Student 1 : Philippe BERNET  23130

Student 2 : Marius   DUBOSC  23527

Student 3 : Baptiste BOURDET

In [None]:
import ipywidgets as widgets
from IPython.display import display
import os
import pandas as pd

from datetime import date, datetime

from pyspark.sql import SparkSession
from pyspark.sql.types import *
from pyspark.sql.functions import when, count, col, hour, mean, year, window, udf, avg, month, min, max, dayofmonth, weekofyear, lag, isnull

from pyspark.sql.window import Window

import matplotlib.pyplot as plt
import matplotlib
matplotlib.rcParams["figure.figsize"] = (12, 10)
# %matplotlib widget

In [None]:
data_folder = "stocks_data/"
companies = ['AMAZON',
             'APPLE',
             'FACEBOOK',
             'GOOGLE',
             'MICROSOFT',
             'TESLA',
             'ZOOM']


In [None]:
spark_application_name = "Spark_Application_Project"
spark = (SparkSession.builder.appName(spark_application_name).getOrCreate())

# Data loading

In [None]:
dfCol = StructType([StructField("Date",TimestampType()), StructField("High",DoubleType()), StructField("Low",DoubleType()), StructField("Open",DoubleType()), StructField("Close",DoubleType()), StructField("Volume", DoubleType()), StructField("Adj Close", DoubleType()), StructField("company_name",StringType())])
dfSchema = StructType(dfCol)

df = spark.read.csv(data_folder, header=True, sep=',', schema=dfSchema)
df.show()

# Data available

The following function allow you to explore the dataset. A widget is available to facilitate the visualisation and allow to dynamically change the stock.

In [None]:
def explore_ds(df, input):
	df_one = df.filter(df.company_name == input).orderBy('Date')

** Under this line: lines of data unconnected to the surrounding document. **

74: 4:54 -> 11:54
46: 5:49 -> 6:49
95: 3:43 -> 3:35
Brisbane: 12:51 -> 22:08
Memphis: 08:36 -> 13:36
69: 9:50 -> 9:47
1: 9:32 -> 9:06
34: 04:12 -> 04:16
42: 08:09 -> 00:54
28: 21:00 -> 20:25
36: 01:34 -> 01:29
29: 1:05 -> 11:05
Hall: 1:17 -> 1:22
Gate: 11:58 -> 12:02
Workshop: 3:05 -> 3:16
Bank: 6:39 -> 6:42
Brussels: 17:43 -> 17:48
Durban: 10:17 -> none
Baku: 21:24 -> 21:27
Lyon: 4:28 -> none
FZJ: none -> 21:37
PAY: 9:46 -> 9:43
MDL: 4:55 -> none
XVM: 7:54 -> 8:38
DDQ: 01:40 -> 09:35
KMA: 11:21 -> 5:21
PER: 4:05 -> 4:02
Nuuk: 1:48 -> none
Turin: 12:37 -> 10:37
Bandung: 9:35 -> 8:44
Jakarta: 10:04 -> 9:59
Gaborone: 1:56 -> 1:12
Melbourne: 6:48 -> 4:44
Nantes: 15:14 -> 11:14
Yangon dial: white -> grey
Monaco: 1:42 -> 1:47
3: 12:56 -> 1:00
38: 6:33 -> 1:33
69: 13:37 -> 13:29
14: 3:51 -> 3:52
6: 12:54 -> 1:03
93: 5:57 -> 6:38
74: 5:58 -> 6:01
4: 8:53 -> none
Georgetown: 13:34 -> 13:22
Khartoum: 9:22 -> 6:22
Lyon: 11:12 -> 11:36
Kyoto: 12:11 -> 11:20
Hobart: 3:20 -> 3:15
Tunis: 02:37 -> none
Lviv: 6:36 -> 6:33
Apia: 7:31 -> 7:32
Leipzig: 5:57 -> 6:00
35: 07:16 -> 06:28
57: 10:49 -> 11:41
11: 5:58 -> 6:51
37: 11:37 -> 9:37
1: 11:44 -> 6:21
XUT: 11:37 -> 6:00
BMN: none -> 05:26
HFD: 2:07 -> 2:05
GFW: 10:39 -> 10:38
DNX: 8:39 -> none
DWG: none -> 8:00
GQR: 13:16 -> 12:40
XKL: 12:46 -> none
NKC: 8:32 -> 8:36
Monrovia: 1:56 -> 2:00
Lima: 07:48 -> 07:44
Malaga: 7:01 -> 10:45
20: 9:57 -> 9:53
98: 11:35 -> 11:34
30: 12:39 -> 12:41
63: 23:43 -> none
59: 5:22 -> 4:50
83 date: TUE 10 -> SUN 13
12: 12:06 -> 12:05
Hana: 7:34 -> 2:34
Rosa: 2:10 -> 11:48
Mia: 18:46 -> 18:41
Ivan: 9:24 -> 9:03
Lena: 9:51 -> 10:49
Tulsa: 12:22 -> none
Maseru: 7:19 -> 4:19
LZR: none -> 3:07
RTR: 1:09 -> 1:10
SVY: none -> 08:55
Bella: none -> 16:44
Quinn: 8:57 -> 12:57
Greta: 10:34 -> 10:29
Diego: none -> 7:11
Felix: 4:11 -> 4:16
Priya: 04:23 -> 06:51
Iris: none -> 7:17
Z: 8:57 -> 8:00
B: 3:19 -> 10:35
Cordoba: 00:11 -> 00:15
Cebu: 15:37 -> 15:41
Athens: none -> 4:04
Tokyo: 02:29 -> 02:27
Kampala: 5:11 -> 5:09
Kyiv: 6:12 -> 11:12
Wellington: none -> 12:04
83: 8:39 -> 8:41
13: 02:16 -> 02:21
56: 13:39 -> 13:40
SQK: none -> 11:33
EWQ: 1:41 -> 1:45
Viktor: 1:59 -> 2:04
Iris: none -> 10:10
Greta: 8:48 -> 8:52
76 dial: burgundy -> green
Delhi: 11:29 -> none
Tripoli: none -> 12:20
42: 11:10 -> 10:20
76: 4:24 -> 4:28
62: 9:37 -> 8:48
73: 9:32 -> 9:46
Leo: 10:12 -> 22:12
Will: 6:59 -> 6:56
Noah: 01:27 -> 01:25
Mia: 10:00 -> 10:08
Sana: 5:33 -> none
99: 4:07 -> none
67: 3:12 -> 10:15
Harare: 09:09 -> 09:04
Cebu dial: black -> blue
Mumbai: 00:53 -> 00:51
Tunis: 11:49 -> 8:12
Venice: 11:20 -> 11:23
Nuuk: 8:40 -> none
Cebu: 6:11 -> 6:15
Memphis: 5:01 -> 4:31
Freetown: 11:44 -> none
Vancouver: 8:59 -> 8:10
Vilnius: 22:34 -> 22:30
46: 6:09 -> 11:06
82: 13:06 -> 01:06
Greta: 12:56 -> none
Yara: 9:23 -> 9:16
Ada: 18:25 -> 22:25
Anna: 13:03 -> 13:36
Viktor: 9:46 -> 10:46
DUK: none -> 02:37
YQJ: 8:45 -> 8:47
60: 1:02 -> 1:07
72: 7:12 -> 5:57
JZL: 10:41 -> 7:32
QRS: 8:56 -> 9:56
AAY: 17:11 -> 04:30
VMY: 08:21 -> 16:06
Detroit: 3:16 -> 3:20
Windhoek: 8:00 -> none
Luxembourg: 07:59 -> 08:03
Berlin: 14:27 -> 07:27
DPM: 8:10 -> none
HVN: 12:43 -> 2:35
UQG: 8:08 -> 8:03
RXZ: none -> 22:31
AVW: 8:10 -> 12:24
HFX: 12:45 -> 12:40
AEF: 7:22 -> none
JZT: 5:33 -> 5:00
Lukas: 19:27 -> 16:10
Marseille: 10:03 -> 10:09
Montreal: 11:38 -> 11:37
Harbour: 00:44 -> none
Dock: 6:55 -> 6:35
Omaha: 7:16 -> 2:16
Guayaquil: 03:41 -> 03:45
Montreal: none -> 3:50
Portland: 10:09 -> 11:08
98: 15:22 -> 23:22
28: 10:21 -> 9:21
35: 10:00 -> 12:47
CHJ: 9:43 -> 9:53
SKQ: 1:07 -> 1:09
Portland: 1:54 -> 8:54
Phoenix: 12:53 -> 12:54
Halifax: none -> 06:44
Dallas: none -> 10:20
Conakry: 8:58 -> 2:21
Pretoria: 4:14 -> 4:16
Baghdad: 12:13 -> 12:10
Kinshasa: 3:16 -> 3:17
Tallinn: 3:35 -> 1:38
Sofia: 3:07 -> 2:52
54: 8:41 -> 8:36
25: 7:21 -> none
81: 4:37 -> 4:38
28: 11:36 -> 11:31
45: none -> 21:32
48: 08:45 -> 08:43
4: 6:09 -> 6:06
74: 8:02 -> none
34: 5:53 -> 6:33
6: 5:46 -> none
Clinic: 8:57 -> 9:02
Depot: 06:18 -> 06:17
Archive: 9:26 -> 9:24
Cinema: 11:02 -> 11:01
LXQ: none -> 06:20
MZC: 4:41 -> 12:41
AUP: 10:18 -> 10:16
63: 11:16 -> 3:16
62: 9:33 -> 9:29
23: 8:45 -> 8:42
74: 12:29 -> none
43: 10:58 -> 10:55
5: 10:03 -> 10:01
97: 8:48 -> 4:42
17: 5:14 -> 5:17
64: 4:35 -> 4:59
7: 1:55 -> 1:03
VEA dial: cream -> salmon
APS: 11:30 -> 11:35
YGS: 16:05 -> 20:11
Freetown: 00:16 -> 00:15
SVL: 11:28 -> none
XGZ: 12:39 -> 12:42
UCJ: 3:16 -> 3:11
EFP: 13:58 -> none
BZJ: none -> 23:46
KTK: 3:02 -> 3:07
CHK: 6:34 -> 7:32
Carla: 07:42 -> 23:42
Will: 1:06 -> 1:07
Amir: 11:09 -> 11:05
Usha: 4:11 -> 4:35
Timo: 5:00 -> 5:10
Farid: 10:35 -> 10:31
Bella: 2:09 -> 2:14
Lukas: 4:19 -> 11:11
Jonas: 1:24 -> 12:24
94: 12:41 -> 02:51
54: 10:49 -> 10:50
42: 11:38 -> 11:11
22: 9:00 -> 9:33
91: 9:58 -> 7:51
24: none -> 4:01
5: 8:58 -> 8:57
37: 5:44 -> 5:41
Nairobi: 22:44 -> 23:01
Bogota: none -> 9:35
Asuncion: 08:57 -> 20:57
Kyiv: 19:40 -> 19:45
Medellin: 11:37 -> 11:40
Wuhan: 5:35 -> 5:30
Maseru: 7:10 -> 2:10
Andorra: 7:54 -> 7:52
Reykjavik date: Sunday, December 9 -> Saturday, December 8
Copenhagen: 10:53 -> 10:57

	# Show the first and last 40 rows of stock price
	print('First 40 lines :')
	spark.createDataFrame(df_one.head(40)).show(40)
	print('Last 40 lines :')
	spark.createDataFrame(df_one.tail(40)).show(40)

	# Get the number of observations
	print(f'Number of observations : {df_one.count()}')

	# Period
	dini = df_one.select(min('Date')).collect()[0][0]
	dfin = df_one.select(max('Date')).collect()[0][0]
	inter = (dfin - dini).days
	print(f'Period between {dini} and {dfin} : {inter} days')

	# Descriptive statistics
	print('Statistics :')
	df_one.summary().show()

	# Number of missing values
	print('Missing values :')
	df_one.select([count(when(col(c).isNull(), c)).alias(c) for c in df_one.columns]).show()

	# Correlation between values
	cols = ["High", "Low", "Open", "Close", "Volume", "Adj Close"]
	for i in range(len(cols)):
		for j in range(i + 1, len(cols)):
			print(f"Correlation {cols[i]}/{cols[j]}: {df_one.corr(cols[i], cols[j])}")


In [None]:
def display_info_by_company(df):
    w_output = widgets.Output()
    w_inputs = widgets.Dropdown(
        options=[(companies[i], i) for i in range(len(companies))],
        value=0,
        description="Input",
    )

    def intern_display(change):
        w_output.clear_output()
        with w_output:
            input = w_inputs.options[w_inputs.value][0]
            explore_ds(df, input)
        
    w_inputs.observe(intern_display)
    display(w_inputs)
    display(w_output)

display_info_by_company(df)

## Exploration

In [None]:
# used to change date granularity
granularity = {
    'day' : ['company_name', year('Date').alias('year'), month('Date').alias('month'),  dayofmonth('Date').alias('day')],
    'week' : ['company_name', year('Date').alias('year'), weekofyear('Date').alias('week')],
    'month' : ['company_name', year('Date').alias('year'), month('Date').alias('month')],
    'year' : ['company_name', year('Date').alias('year')]
}

# used to visualize the data in chronological order
order_by = {
	'day' : ['year', 'month', 'day'],
	'week' : ['year', 'week'],
	'month' : ['year', 'month'],
	'year' : ['year'],
}

columns = ['Close', 'Open', 'High', 'Low', 'Volume', 'Adj Close']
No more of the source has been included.